Thats awesome, I was thinking of a small trailer with a box for gear storage. That way you could even haul two and still ride two up.


----------



## Dwayne (Jun 3, 2005)

There must be something about V-Stroms...


----------



## SWriverstone (Sep 3, 2009)

Nice Dwayne! I bet handling is better with the bike farther forward. That's the only improvement I'd suggest with the 2x2 Cycles rack: an option for having the rack basically float over the passenger seat (farther forward)...I think that would help.

Scott


----------



## mayonays (Oct 22, 2010)

Fix the pics please! Good review, thanks!


----------



## tread55 (Apr 17, 2006)

First off, thanks for posting your review. I recently bought a 2012 vstrom adventure and have been scouring the net to find an ideal solution to carrying my rip9 to the trails on it. I think the 2x2 is a good idea but I have a couple concerns with the design. The first, which you also touched on, is how far back the bike hangs off the motorcycle. I've seen a couple homemade rigs that either rest the fork farther forward, on the passenger seat area, or configure the rack so that the bike is off to one side of the rider and farther forward. I don't know if and how much having the bike off to the side would effect balance and handling but it may be better than having the bike hanging so far off the back. I could be, and most likely am, completely wrong but there is just something I don't like about how far back the bike hangs. The second concern I have about the 2x2 is how it uses the crank arm/pedal to support the bike. I wonder if this will have detrimental effects on the bottom bracket/bearings/crank arm to spline interface. It is very likely that there is no negative effect but I was thinking that this was a concern with Yakima ankle biter(?) Bike racks. They basically held the bike by wheel straps and an arm that "bit" or clamped onto a crank arm. Perhaps because the 2x2 more cradles the crank arm and pedal, it is an unfair comparison but I'm still curious. I certainly do not mean to say that the 2x2 rack is a poor design or not a good product. Hell, I'll probably end up buying one, once I figure out that buying the required materials, tools, learning to weld and then trusting my 'engineering' is too cost prohibitive and sketchy in general. Then again, I would have thought the same thing about building my own wheels, until I did some research, bought the materials and tools and whipped up a great set of flows on proII hubs this summer. Time will tell.

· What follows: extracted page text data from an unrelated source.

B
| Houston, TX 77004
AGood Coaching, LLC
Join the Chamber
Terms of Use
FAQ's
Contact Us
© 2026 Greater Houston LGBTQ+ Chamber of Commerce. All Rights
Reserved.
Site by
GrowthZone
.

I also wanted to add that I did one of my first races at Cooper's. It was after a typical WVU undergrad Friday night and I don't know if the hangover or riding the rocks on a full rigid gave me more of a headache but I had a great time, none the less. Go ,eers!


----------



## Steve71 (Mar 15, 2004)

I've seen a couple of motorcycles arrive with MTB's at local trail heads a few times. Always makes me look! 

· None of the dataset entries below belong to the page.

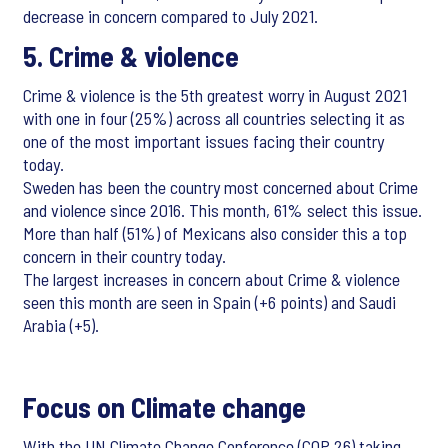
decrease in concern compared to July 2021.
5. Crime & violence
Crime & violence is the 5th greatest worry in August 2021
with one in four (25%) across all countries selecting it as
one of the most important issues facing their country
today.
Sweden has been the country most concerned about Crime
and violence since 2016. This month, 61% select this issue.
More than half (51%) of Mexicans also consider this a top
concern in their country today.
The largest increases in concern about Crime & violence
seen this month are seen in Spain (+6 points) and Saudi
Arabia (+5).
Focus on Climate change
With the UN Climate Change Conference (COP 26) taking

But I gotta ask, why not cut to the chase and get a dirt bike .


----------



## awesomepaw (Oct 2, 2010)

"There must be something about V-Stroms... "
Indeed-e! First I heard about these 2x2 racks, then saw one from a distance (a dual sport) on the interstate and now, for certain, with these great pics intend to make this my next major MTB-etc investment. IMHO, Strom riders are trying to get the most practicality out of these great machines.
Thanks for the great write up, Scott! :thumbsup: Still happy with it? When I get mine, I'll add some pics.

best,

ap


----------



## fourthree (Dec 24, 2010)

Thanks for the review, been thinking of getting one of these for my klr, wind was my main concern, as my klr gets a bit busy around trucks and such.


----------



## motard5 (Apr 9, 2007)

thanks for the review. I am thinking about mounting one of these to my rear rack. I frequently (daily) strap and haul things on my existing rear rack (work, gym, camping gear etc). So is it easy to mount stuff over the rack and just remove the rear arm? Or is it best to simply unbolt the entire thing when not hauling a bicycle?


----------



## msch1981 (Apr 14, 2009)

Do you think this would work for a Giant Trance X 29er? Does it accomodate a 15mm thru axle?


----------



## Petti the Yeti (May 30, 2011)

msch1981 said:


> Do you think this would work for a Giant Trance X 29er? Does it accomodate a 15mm thru axle?


I'm also wondering this, except in the 20mm variety. My only motorized transport is my KLR, so I've been contemplating all kinds of ways to build something like this to accommodate my FR rig.

EDIT: I was also thinking about a surfboard rack that runs a board sideways along the motorcycle. There's some that are adjustable and would probably fit a bike well enough to be stable, but my concern would be weight capacity..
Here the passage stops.